Bohaterka urodziła się w New Jersey w 1935 roku, a w wieku 12 lat wyjechała z rodziną na Florydę, aby zamieszkać w domu nad morzem, co od tamtej pory naznaczyło jej życie. Fauna i flora, które przybyły na wybrzeże, bardzo przykuwały jego uwagę, aż w wieku 17 lat odbył swoje pierwsze nurkowanie i mógł zobaczyć morze od środka. Oceanograf Sylvia Earle ma ponad 80 lat i spędziła ponad 7 lat.000 godzin pod wodą.

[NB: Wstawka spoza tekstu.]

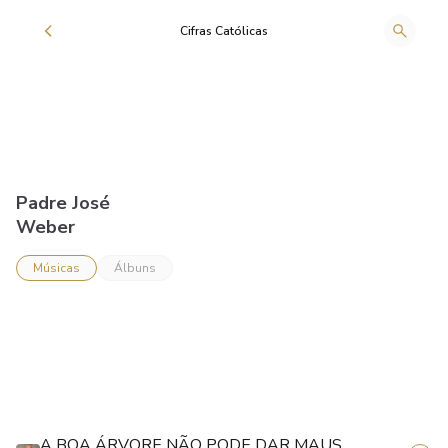
Cifras Católicas
Padre José
Weber
Músicas
Álbuns
A BOA ÁRVORE NÃO PODE DAR MAUS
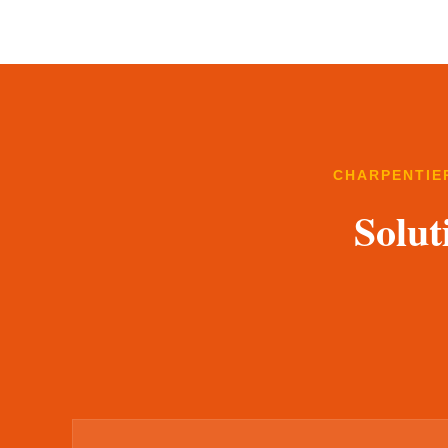
CHARPENTIER
Solut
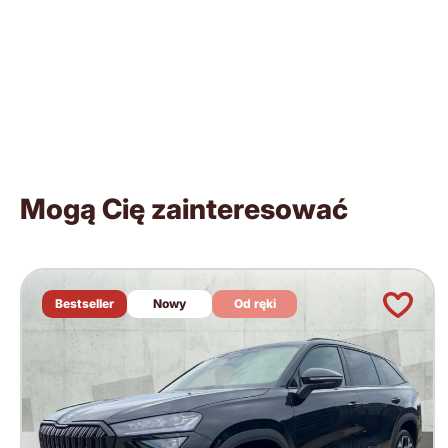
Mogą Cię zainteresować
Bestseller
Nowy
Od ręki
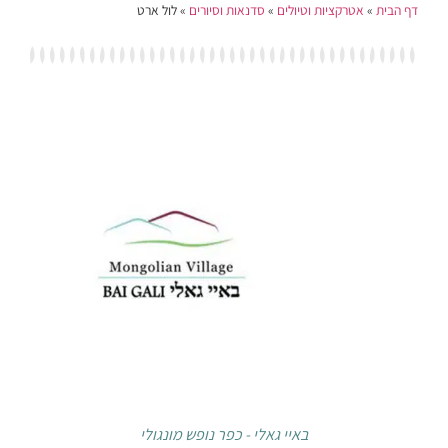
אטרקציות וטיולים
»
סדנאות וסיורים
»
לול ארט
באיי גאלי - כפר נופש מונגולי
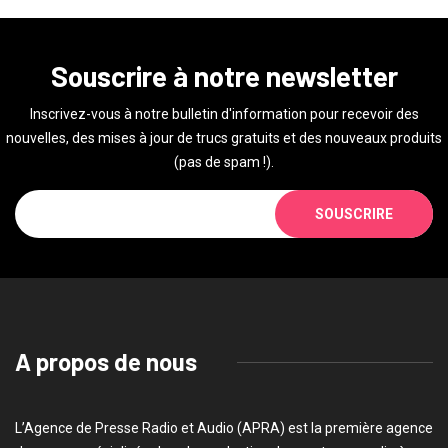
Souscrire à notre newsletter
Inscrivez-vous à notre bulletin d'information pour recevoir des
nouvelles, des mises à jour de trucs gratuits et des nouveaux produits
(pas de spam !).
SOUSCRIRE
A propos de nous
L’Agence de Presse Radio et Audio (APRA) est la première agence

Była pierwszą główną naukową Narodowej Administracji Oceanicznej i Atmosferycznej Stanów Zjednoczonych, a jeszcze jako studentka była jednym z pierwszych naukowców zajmujących się morzem, który w swojej pracy wykorzystał sprzęt do nurkowania. A to tylko niewielka część osiągnięć tej badaczki oceanów: poprowadziła pierwszy zespół akwanautów, który przez dwa tygodnie mieszkał w podwodnym środowisku.
„Kiedy stąpam po dnie oceanu, wiem, że wkraczam na teren podobny pod pewnymi względami do krajobrazu księżycowego” Sylvia napisała w National Geographic. „Obydwa są urzekająco podobne w wyglądzie i do niedawna były niedostępne i niezbadane”.
Jak już widziałeś, nie wszystko jest jeszcze przemyślane, zawsze możesz polecieć trochę wyżej, polecieć trochę głębiej lub podjąć trochę większe ryzyko. Mamy nadzieję, że wyczyny tych 10 odkrywców zachęcą Cię do rozpoczęcia przygody w świecie przygód i pozostawienia po sobie śladu także w jakimś niegościnnym zakątku planety!